• REQUIRED ACTION: Write out the stretch of lines below that begins at the line with "e! C'est aussi" and ends at the line with "совершенствования систем", including both, exactly as given and nothing more.

• EXERCISE MATERIALS:
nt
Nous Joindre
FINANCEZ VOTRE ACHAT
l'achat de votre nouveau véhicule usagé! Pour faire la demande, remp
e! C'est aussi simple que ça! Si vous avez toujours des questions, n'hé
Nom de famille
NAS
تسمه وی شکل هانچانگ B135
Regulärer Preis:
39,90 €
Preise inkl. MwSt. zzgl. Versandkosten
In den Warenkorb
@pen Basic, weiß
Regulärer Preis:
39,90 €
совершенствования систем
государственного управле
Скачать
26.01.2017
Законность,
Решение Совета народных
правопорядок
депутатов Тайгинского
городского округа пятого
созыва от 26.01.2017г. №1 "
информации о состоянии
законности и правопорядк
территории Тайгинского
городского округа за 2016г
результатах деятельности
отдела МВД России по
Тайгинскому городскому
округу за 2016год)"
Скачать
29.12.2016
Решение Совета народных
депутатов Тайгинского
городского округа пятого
...
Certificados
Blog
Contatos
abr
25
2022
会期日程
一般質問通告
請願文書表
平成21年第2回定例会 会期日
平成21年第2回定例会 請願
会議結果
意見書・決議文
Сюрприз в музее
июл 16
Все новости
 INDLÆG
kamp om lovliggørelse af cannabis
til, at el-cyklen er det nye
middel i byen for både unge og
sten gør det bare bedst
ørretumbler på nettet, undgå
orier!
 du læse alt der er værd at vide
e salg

• YOUR SOLUTION:
e! C'est aussi simple que ça! Si vous avez toujours des questions, n'hé
Nom de famille
NAS
تسمه وی شکل هانچانگ B135
Regulärer Preis:
39,90 €
Preise inkl. MwSt. zzgl. Versandkosten
In den Warenkorb
@pen Basic, weiß
Regulärer Preis:
39,90 €
совершенствования систем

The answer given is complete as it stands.